The details of Schrader’s biography are often recited for how cleanly they map onto his creative sensibility: out of a strictly ascetic Calvinist upbringing, he heeded the call from the great Pauline Kael to become a film critic, later authoring the essential film-theory tome Transcendental Style in Film in part as a statement of artistic purpose. He went on to write the script for Taxi Driver that won Martin Scorsese the Palme d’Or, soon afterward taking the director’s chair himself, launching a half-century career consistent in its uncompromising view of human imperfection. Schrader spent years alternately struggling and thriving under addiction, and while his work ethic hasn’t slowed a bit, he’s eased into an elder-statesman role in which he issues his proclamations in the form of rough-edged Facebook posts giving studio PR reps regular conniptions. (From March of this year: “Will Dune 3 be made by AI? And, if it is, how will we know?”)
In light of Schrader’s many ups and downs, the personal significance in the story of an aged man looking back to catalogue his transgressions may seem clear-cut. But even though he lives in one of New York’s toniest retirement communities, his wife Mary Beth receiving Alzheimer’s care just downstairs from his apartment, he cultivates a complex relationship to his own mortality neither blithe nor fearful. As he holds court from his usual table at the Coterie Hudson Yards’ penthouse restaurant, his skin a little more weathered compared to when I saw him last, Schrader remains inquisitive, stubborn, irreverent and utterly unconcerned with what anyone else might think of him.
While sharing his thoughts on a Hollywood in shambles, Elordi’s movie star potential, the good ol’ days of porno cinemas, and death in all its forms, Schrader displays a bleak yet undespairing sureness of dark days to come – together with the equal, unbothered certainty that there’s nothing for us to do but get back out there and continue the work.
Discussing Oh, Canada, you’ve mentioned the summers you spent visiting writer Russell Banks upstate at his home in Keene Valley. What were those times like?
Russell had a home up there, about halfway between Lake Placid and the Hudson River, really beautiful. He was a great guy, a great raconteur, which meant he had great friends. He had a compound with a house, an office, and a guest house that took the pressure off of hosting. During the summers, he’d make his home available to whoever wanted to come up: Paul Theroux, William Kennedy, Joyce Carol Oates, interesting people. About a year and a half ago, maybe more, I called to ask when would be a good week for another one of these visits, and he said, “Maybe not this year,” because he was in chemo. I knew he’d written a book about the death process, though I hadn’t read it. He’d sent it to me, but I hadn’t cracked it. But I knew now was the time for me to write and direct my death film, because you can’t do that on your deathbed. Maybe you can write a poem, but you can’t make a whole film while you’re dying. It’s best to do this sooner than later.
Do you feel, having completed this film, that you’ve said some things you’ve been waiting to say?

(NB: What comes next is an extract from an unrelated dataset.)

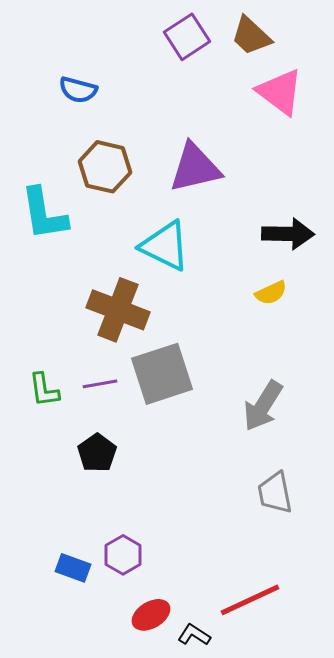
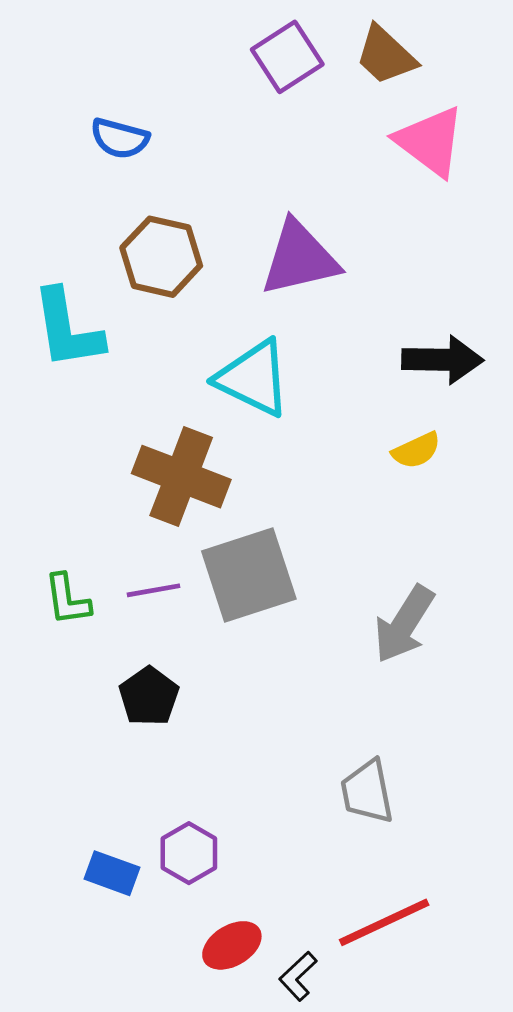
gray trapezoid: (275, 493) -> (367, 792), moved
black L-shape: (194, 635) -> (298, 976), turned -76

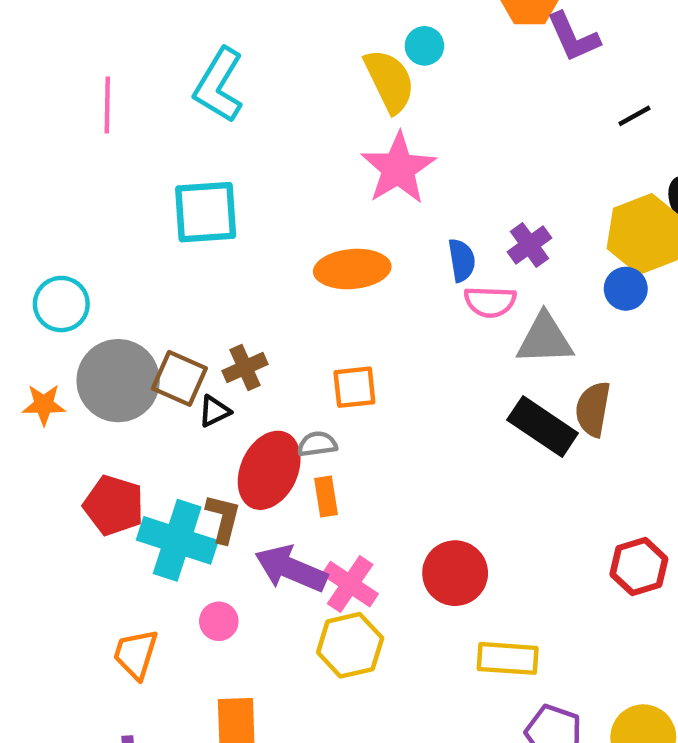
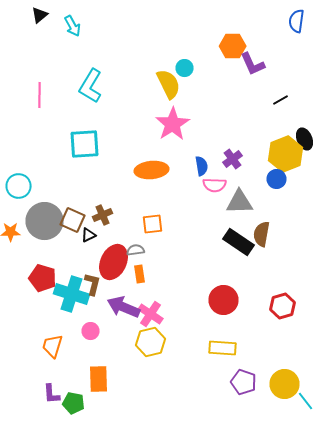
red circle: (455, 573) -> (224, 300), moved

Well, you never run out of those, at least hopefully not. There are more death films to be made. The issue was that I’d tried unsuccessfully to do a dementia film, but that was taken away from me and recut, (Dying of the Light, with Nic Cage). And I noticed, in the years after, as several other dementia films came out, that they were all sort of better than mine. I realized that I hadn’t really stuck the subject matter, and that was one of the problems I had with the cut of the film: I didn’t think I’d gone far enough. I went back to the producers on Dying of the Light, asked for reshoots. That’s when they told me – and at this point, I’m dealing with hedge fund investors instead of studio guys – that I had already shot this action film with Nic Cage, I’d come in on budget, shot five good action scenes, so they said they expected a 17% return.
The math is that precise?
Theirs is. “Why would we pay to reshoot? We’ll get even less than 17%!” That was when I saw that the old unstated contract between artists and studios had fractured. When I began, you didn’t really have to fight for final cut, because you were working with people who understood movies and liked movies and wanted to make the kind of movies they liked. The movie gets made, you have a difference of opinion, you work it out. Sometimes this makes the film better, sometimes worse, but that’s the process. Then there was a change, the collapse of the studio system and equity money rushing in. These people don’t particularly like movies, but more than that, they don’t really see them. That’s when I understood that I had to keep final cut, that the day had come. Then I used Nic to get it on the next film, Dog Eat Dog. “Tell them you can’t work with Paul Schrader again unless he gets final cut.”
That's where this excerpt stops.